Erik: Yea. You can create a more powerful experience with less money. That you can create a beautiful, wonderful experience where you don’t have to invest so much money and people see it as an opportunity. And a lot of people are coming here with the sole purpose of making money. But they forget what Tulum is really about. Tulum is about the balance of being in touch with your surroundings and creating experiences where people feel transported into another world. So they’re just trying to recreate what they made in other parts of the world – big investors or construction companies – and i think because of that the spirit of Tulum can get lost. It hasn’t been lost yet, but it can definitely get lost. And that’s why I’m doing my project. Cause like, I look around me and I see places where they’re building these massive buildings made out of concrete, and they pretty much get rid of all the trees that have been there for decades, and they replant some palms around it and they call themselves sustainable, they call themselves green. But I think green is more about understanding nature, understanding how it works, really getting in touch with it, and enhancing it. It can be so much better with human intervention. People sometimes think that eco-design or sustainable design is leaving nature untouched. But in my opinion it can be enhanced if humans intervene sometimes. It can make it better. It can make the ecosystem more rich and more balanced if you actually know what you’re doing. And that’s what I’m trying to do with my project. Really understanding the ecosystem and enhancing it, so you can create an amazing experience for humans but also enhance nature, and make the ecosystem more rich.

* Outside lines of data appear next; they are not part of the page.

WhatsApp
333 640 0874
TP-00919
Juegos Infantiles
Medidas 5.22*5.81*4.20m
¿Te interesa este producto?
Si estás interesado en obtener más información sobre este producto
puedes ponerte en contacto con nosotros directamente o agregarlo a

Jon: All in the greater purpose of having that raw or surprising experience.
Erik: Yea. I think people will always come back to it. I think there’s waves in societes, where people get tired of the raw, because they have it too much. Nothing in life is good if you have too much of it. But people have too little very raw experiences. There’s a trend of people going towards more raw experiences. Like I said, Burning Man or Tulum or traveling to remote places. The resort things are kind of dying. And you can see the progression, here in the Riviera Maya, it started with Cancun, which was a cool resort place, and that’s what people were actually looking for and it started dying off slowly. And hopefully it doesn’t happen to this area here, Tulum and its surroundings.
Jon: You’ve been discussing your architecture philosophy and your approach and why you’re doing what you’re doing. You’re kind of switching from industrial design to architecture. As you make that transition, what are you learning are the differences what is the same? To me as an industrial designer I see that as a really huge step, and I think that while you can have similar philosophies there’s got to be some fundamental differences in approach execution and all of that.

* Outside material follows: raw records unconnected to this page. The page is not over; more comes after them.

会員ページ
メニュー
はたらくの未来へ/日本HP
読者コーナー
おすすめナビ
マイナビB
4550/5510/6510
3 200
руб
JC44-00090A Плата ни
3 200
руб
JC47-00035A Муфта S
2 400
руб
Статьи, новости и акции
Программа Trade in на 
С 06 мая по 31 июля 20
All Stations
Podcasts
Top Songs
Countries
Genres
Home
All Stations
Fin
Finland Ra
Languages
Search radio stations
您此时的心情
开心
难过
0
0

Erik: In my opinion, nothing you learn is useless. Everything you learn can be useful at some point in your life. So you should definitely focus on learning as much as you can about whatever you’re learning about, anything you’re studying, cause like all the skills and knowledge that I gained through my studies in industrial design or my work, I’ve applied pretty much all of it in the architectural work that I’ve done. Including my sensitivity for aesthetics, but also the design approach.